What stopped me in my tracks though was a lamp that sat atop a bow-fronted ivory-and-gold chest: the base was a three-foot-long porcelain piece cast in the image and likeness of an eighteenth-century open carriage pulled by four white horses with pink plumes on their heads. The carriage held four porcelain Barbie types in period bouffant wigs and colorful, low-cut dresses. The whole improbable contrivance was topped by a pink silk lampshade shaped like Aunt Zell’s oval roasting pan if you turned it upside down and put a pink fringe around the bottom.

Heather McKenzie giggled. “How would you like to have something like that in your living room?”

I shook my head. “I don’t think there’s a single house in North Carolina that could live up to that lamp, but I’ve got a sister-in-law who would just love it to death.”

On the corner beyond Vittorio E’s was an open gallery that featured what I was learning to call motion furniture, i.e., anything that rocked, reclined, swiveled, tilted, popped up or swung.
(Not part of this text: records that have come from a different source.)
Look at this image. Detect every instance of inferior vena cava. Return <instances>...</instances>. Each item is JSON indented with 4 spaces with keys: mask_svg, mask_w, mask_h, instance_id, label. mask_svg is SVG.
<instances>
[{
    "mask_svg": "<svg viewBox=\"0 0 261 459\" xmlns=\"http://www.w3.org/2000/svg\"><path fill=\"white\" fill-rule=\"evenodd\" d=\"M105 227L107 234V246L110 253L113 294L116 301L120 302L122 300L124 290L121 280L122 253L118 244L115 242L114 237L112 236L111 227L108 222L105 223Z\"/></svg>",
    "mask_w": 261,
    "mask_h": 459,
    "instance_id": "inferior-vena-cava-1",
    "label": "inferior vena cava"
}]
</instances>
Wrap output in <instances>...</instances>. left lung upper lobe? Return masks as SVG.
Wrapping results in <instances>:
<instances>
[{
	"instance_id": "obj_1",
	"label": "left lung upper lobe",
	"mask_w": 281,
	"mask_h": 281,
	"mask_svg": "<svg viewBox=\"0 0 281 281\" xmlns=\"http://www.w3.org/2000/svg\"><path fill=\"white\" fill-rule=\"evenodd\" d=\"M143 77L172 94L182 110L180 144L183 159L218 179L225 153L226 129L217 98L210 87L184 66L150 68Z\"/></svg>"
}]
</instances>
As we approached, several people seemed to be rocking and swinging, but as we got closer, I saw that Dixie Babcock and another woman were the only real people. The rest of the figures were stuffed dummies that looked like large Cabbage Patch dolls.
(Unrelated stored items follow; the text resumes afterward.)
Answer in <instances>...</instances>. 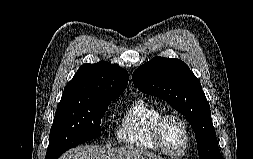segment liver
<instances>
[{
    "instance_id": "1",
    "label": "liver",
    "mask_w": 253,
    "mask_h": 159,
    "mask_svg": "<svg viewBox=\"0 0 253 159\" xmlns=\"http://www.w3.org/2000/svg\"><path fill=\"white\" fill-rule=\"evenodd\" d=\"M60 159H163L141 148L123 146H79L65 152Z\"/></svg>"
}]
</instances>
“There you are,” said Dixie. She stood up and smoothed the wrinkles from her chic green linen dress. “I was beginning to wonder if I needed to send out a Saint Bernard.”

The other woman stood up, too, and began carrying the dummies inside a lockable area of the gallery.

“Aw, they looked comfortable,” said Heather.

The woman laughed. “We left one of them out last year and somebody carted him off to a party at the Longhorn.”

“No one steals the chairs?” I asked.

She pointed to inconspicuous bolts and chains. “Not yet.”

She held out her hand. “Kelly Crisco.”

“Oh, I’m sorry,” said Dixie and hastily introduced me as an old friend and Market first-timer.

“And this is Heather McKenzie from Furniture/Today.”

“Oh, yes,” said Dixie. “You were with Jay Patterson.”

She leaned forward to look at Heather’s badge more closely. “Are you new to the paper?”

“Actually, I’m a freelancer from the Massachusetts office,” she said, which explained the accent. “They asked me to do some profiles on some of the legends of the Market, and Savannah’s my first choice. They say she originated so many design concepts that have become standard practice. Do you know her?”

“I thought I did, but tonight’s the first time I’ve seen her in ages and I barely recognized her.” Dixie glanced at her watch. “Sorry to break this up, but I’ve got a rough day to-morrow. Pell said he’d be glad to put you up as long as you need, Deborah. Where’re you parked?”

“That’s going to be a bit of a problem,” I said and explained about the mix-up with the totes. “I’ve got Savannah’s fried chicken and she has my purse, car keys, checkbook, cell phone—hey! Wait a minute. You don’t suppose—?”

Dixie grinned. “Worth a try. Wasn’t there a guy last year who had his car stolen and he called up his car phone—”

“Yeah,” said Heather. “And he talked the thief into bringing it back for what the insurance company would have paid him.”

We said goodnight to Ms. Crisco and walked down to Dixie’s phone in the Southern Retail Furnishings Alliance office where I dialed my cell phone.

It took two tries and eight rings before a husky Lauren Bacall voice said, “Hello?”